Une crue subite provoquée par une avalanche de glace et de roches a ravagé la frontière Népal-Tibet mercredi, emportant villages, routes et centaines de voyageurs.

Une catastrophe naturelle d’une rare violence a frappé mercredi matin le nord du Népal, près de la frontière avec le Tibet chinois. Une énorme vague de boue et d’eau a déferlé dans les vallées de la Bhote Koshi et de la Trishuli, dans le district de Rasuwa, emportant des villages entiers, des ponts et des routes.
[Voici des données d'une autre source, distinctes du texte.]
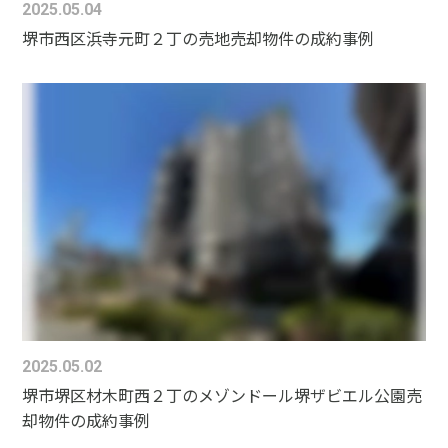
2025.05.04
堺市西区浜寺元町２丁の売地売却物件の成約事例
2025.05.02
堺市堺区材木町西２丁のメゾンドール堺ザビエル公園売
却物件の成約事例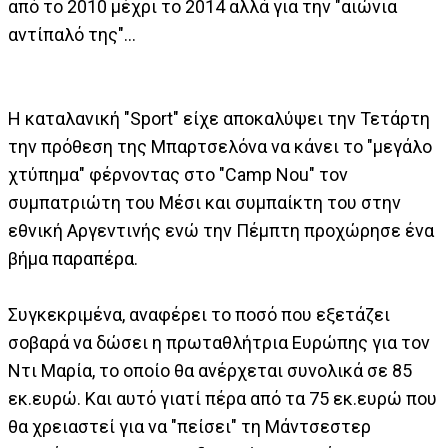
από το 2010 μέχρι το 2014 αλλά για την "αιώνια
αντίπαλό της"...
Η καταλανική "Sport" είχε αποκαλύψει την Τετάρτη
την πρόθεση της Μπαρτσελόνα να κάνει το "μεγάλο
χτύπημα" φέρνοντας στο "Camp Nou" τον
συμπατριώτη του Μέσι και συμπαίκτη του στην
εθνική Αργεντινής ενώ την Πέμπτη προχώρησε ένα
βήμα παραπέρα.
Συγκεκριμένα, αναφέρει το ποσό που εξετάζει
σοβαρά να δώσει η πρωταθλήτρια Ευρώπης για τον
Ντι Μαρία, το οποίο θα ανέρχεται συνολικά σε 85
εκ.ευρώ. Και αυτό γιατί πέρα από τα 75 εκ.ευρώ που
θα χρειαστεί για να "πείσει" τη Μάντσεστερ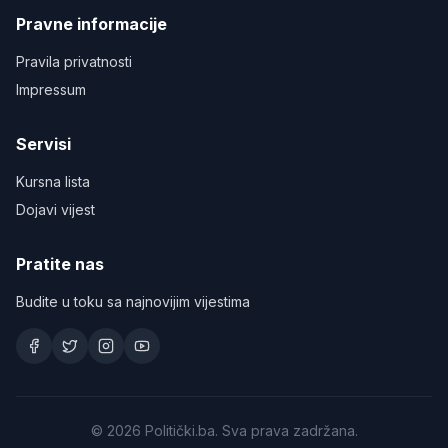
Pravne informacije
Pravila privatnosti
Impressum
Servisi
Kursna lista
Dojavi vijest
Pratite nas
Budite u toku sa najnovijim vijestima
©
2026
Politički.ba. Sva prava zadržana.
Les autorités népalaises font état d’au moins 160 morts côté népalais. En face, les médias d’État chinois rapportent au moins trois décès et 265 disparus dans le comté de Gyirong. Le bilan devrait encore s’alourdir.

Les premiers éléments indiquent qu’un séisme de magnitude 4,4, survenu vers 8 h 37, aurait déclenché une avalanche de glace et de roches sur un glacier. La masse se serait ensuite déversée dans la rivière Lhende Khola, provoquant une crue éclair vers 8 h 40. Des experts évoquent aussi le rôle du réchauffement climatique dans la fragilité des glaciers himalayens.
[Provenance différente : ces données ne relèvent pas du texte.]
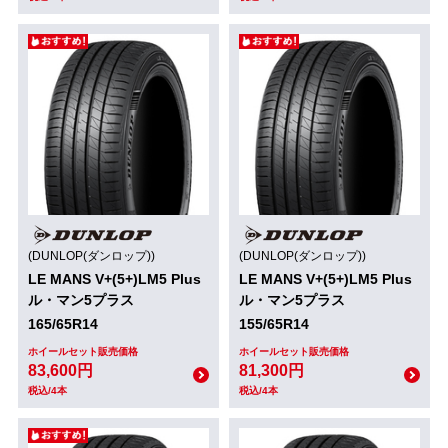
(DUNLOP(ダンロップ))
(DUNLOP(ダンロップ))
LE MANS V+(5+)LM5 Plus
LE MANS V+(5+)LM5 Plus
ル・マン5プラス
ル・マン5プラス
165/65R14
155/65R14
ホイールセット販売価格
ホイールセット販売価格
83,600円
81,300円
税込/4本
税込/4本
Le Népal Tourism Board a annoncé que plus de 400 personnes, dont environ 340 étrangers, étaient portées disparues. Parmi elles figurent de nombreux pèlerins indiens en route vers le mont Kailash, ainsi que des ressortissants américains, britanniques, canadiens, malaisiens et sud-coréens. Des dizaines de militaires et d’ouvriers de centrales hydroélectriques sont également introuvables.

Les zones les plus touchées, Syapru Besi et Timure, restent difficiles d’accès. Les hélicoptères ne peuvent pas atterrir à cause du niveau trop élevé des eaux. L’armée népalaise a déjà porté secours à plusieurs dizaines de personnes. Le Premier ministre Balendra Shah a ordonné des évacuations et demandé l’aide de l’Inde et de la Chine.

Plus de 19 ponts et 40 kilomètres de routes ont été emportés. Environ 430 mégawatts de capacité électrique, soit plus de 12 % de la production hydroélectrique nationale, ont été endommagés. Les autorités redoutent une deuxième crue, un barrage de débris restant coincé en amont.